Screeching to a Halt
A few days ago a user alerted me that when they were using Fizbuz, they noticed that the app seemed to be caught in an infinite loop and was making an endless series of HTTP requests to the server. This wasn't visible in the UI, which is why I hadn't noticed, so I dove into the codebase to figure out what was wrong.
It turned out that I had refactored some client-side data fetching code in order to be more compliant with React best practices around Hooks and Exhaustive Deps. I unwittingly broke perfectly good code and created an infinite loop. In this case, the requests were idempotent reads, but next time who knows? What if they had been writes?
Moving Forward
I love making things, I think all developers do. And I'm proud of much of the code I wrote.
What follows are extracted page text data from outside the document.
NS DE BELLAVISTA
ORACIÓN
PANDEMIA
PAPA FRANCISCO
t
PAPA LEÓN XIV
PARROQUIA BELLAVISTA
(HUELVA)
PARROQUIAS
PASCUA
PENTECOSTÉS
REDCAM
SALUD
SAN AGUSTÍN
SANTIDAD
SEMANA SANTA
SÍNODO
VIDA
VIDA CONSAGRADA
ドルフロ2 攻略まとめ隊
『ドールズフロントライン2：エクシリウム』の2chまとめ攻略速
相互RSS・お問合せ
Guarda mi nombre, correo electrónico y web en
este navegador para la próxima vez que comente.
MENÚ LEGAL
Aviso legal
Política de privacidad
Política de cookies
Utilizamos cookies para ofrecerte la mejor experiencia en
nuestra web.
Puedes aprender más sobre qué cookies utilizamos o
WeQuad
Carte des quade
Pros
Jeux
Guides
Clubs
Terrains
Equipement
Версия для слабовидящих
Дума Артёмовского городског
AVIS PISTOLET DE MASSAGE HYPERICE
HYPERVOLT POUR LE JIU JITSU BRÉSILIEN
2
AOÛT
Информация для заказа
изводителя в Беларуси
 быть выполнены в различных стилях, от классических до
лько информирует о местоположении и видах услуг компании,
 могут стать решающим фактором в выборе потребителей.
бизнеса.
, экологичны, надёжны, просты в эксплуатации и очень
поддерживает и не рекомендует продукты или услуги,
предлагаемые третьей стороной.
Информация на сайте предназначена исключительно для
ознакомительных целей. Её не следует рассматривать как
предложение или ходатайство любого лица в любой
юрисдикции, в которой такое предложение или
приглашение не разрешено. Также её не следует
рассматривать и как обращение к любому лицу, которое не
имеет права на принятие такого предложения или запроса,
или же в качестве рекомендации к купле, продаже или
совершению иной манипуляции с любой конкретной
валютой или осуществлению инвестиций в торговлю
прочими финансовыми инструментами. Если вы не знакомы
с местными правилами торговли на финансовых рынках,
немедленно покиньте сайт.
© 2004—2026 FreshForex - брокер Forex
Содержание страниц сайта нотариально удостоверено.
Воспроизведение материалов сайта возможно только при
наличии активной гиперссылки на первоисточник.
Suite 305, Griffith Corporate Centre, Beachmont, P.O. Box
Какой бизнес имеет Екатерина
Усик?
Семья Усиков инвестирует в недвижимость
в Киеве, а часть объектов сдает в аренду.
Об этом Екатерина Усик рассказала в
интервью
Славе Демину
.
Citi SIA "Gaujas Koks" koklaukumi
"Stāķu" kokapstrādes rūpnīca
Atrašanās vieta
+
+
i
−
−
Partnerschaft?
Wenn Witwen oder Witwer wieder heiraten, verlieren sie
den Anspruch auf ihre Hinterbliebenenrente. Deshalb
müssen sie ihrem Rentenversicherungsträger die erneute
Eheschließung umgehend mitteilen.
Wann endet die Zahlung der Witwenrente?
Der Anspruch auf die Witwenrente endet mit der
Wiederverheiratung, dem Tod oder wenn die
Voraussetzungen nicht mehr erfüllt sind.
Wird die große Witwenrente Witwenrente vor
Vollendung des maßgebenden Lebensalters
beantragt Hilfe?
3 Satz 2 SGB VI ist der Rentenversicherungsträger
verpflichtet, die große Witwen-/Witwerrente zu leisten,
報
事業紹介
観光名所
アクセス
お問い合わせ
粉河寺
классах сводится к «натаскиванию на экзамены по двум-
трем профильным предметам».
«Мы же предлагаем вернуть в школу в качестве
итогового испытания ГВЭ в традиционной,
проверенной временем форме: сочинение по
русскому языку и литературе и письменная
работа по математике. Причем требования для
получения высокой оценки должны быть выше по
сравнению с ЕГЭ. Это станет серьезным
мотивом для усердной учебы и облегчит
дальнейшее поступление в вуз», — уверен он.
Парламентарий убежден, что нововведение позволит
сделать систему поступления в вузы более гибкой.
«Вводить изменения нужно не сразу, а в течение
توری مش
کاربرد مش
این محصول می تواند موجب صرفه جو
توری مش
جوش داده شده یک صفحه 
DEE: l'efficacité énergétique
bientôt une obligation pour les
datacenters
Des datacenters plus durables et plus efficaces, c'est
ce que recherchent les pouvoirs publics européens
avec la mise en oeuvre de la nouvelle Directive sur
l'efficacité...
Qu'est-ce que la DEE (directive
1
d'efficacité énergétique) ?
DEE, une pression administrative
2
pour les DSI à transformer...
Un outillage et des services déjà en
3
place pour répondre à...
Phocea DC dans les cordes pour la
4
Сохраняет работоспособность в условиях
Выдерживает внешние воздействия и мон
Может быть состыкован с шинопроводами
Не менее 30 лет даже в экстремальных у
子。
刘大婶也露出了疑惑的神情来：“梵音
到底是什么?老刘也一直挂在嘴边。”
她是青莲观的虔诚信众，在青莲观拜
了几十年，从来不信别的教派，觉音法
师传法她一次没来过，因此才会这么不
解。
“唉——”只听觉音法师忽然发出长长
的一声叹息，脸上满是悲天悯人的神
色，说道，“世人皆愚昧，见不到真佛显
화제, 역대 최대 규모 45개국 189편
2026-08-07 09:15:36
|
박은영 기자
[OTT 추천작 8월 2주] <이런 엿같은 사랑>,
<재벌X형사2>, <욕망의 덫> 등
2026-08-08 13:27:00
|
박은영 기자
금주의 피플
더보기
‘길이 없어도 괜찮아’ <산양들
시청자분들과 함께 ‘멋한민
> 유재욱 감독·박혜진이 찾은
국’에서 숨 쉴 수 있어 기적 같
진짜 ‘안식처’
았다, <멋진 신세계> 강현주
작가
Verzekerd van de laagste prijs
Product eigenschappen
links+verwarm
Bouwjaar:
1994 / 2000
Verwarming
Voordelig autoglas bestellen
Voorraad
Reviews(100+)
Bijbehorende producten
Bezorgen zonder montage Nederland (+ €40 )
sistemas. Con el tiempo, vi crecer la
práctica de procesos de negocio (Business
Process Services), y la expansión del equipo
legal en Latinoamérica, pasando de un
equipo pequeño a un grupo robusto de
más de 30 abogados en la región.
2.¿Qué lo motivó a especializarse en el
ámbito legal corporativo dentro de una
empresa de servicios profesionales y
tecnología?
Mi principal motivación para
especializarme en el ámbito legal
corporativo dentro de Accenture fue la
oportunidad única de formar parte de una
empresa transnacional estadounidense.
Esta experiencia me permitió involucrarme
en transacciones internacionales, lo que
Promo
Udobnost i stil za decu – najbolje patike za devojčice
It solved a real problem for me and did so in an elegant way. But I had to look myself in the mirror and ask myself this:
Do I really care about building tools to layer REST and GraphQL APIs on top of DynamoDB?
I decided that I care more help developers build better networks and find better opportunities, and my engineering cycles for the rest of the year will be spent on building product and features that deliver on this.
I am currently in the process of evaluating stacks that meet my original requirements and talking to developers who have experience with these stacks and are available for contract work. Right now it looks like AWS AppSync, Prisma and Hasura are strong contenders for the backend and data layer.
I'll be writing more about my journey to ship a v2 of Fizbuz, so please feel free to follow along!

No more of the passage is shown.